Vitamin D offers many health benefits and is very important for your body to function properly. This article will discuss vitamin D, how it is beneficial, how an IV treatment works, and the side effects of taking too much vitamin D.

What is Vitamin D?

Vitamin D (also known as calciferol) is a vitamin that is naturally present in foods such as salmon, mackerel, and sardines. It can also be added to other foods, such as milk and cereal. Additionally, there are also vitamin D supplements available. It is produced naturally by your body when ultraviolet rays of sunlight touch your skin and send your cells into vitamin D synthesis. Vitamin D is fat-soluble.

The vitamin D you get from food, sunlight, and supplements are first broken down in your liver, forming what is known as calcidiol. Secondly, it is broken down in your kidneys to form calcitriol.

Vitamin D has many roles in your body’s functions. It helps your body absorb calcium, which keeps your bones healthy and strong.1 Vitamin D reduces inflammation and regulates the growth of your cells, the function of your neuromuscular system and your immune system, and metabolizes glucose.2 Aging and obesity do not affect the absorption of vitamin D in your organs.

There are different recommended vitamin D intake levels depending on age. The recommended dietary allowance (RDA) for infants 0-12 months is 400 international units (IU). People 1-70 years old should have 600 IU of vitamin D daily. People over 70 years old need 800 IU daily.

How do I know if I am vitamin D deficient?

You may be Vitamin D deficient, depending on several different reasons. For example, your skin color may impact how much Vitamin D your body may be able to absorb.3 The weather of wherever you live may also play a factor in whether or not you have lower levels of Vitamin D. Lastly, your weight or if you happen to have a certain medical condition may impact how much Vitamin D you may get in your body.

What are the Side Effects of Taking too Much Vitamin D?

In people over the age of 9, taking more than 4,000 IU of vitamin D supplements per day can lead to harmful side effects. A few symptoms of vitamin D overdose are nausea, vomiting, and muscle weakness and pain. Other side effects include loss of appetite, dehydration (and extreme thirst), and kidney stones.

In severe cases, too much vitamin D can cause kidney failure, make the soft tissues throughout your body (including your heart) calcify, heart arrhythmias, and sometimes even death.4

Although we do not offer pure vitamin D IV treatments at Drip Hydration, we do have IV treatments that contain vitamin D3.
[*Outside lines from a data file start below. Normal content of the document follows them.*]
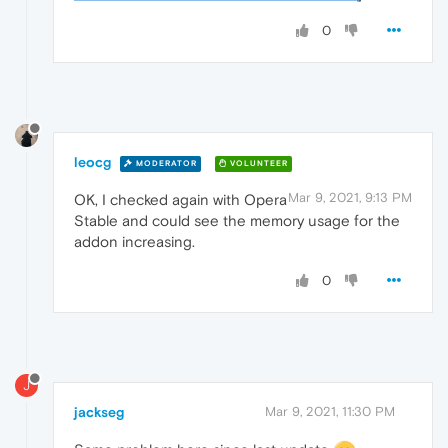
0
leocg
MODERATOR
VOLUNTEER
Mar 9, 2021, 9:13 PM
OK, I checked again with Opera
Stable and could see the memory usage for the
addon increasing.
0
J
jackseg
Mar 9, 2021, 11:30 PM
Can vitamin D actually be poisonous?

It is very unlikely to be poisoned by Vitamin D. This is only likely to happen if you accidentally take too much of it, get the wrong dosage, or deliberately take more than the recommended amount of high-dose Vitamin D.5

Stomach problems

One of the ways to tell if you are being poisoned from Vitamin D is if you experience any unpleasant digestive issues. For instance, you may feel like you need to throw up. You may also experience trouble with constipation or diarrhea. In addition, you may not have a good appetite.

Mental issues

Sometimes Vitamin D toxicity can change your mental patterns. There is a possibility that you may experience feeling confusion, bouts of depression, and even psychotic symptoms. In extreme circumstances, you may get into a coma.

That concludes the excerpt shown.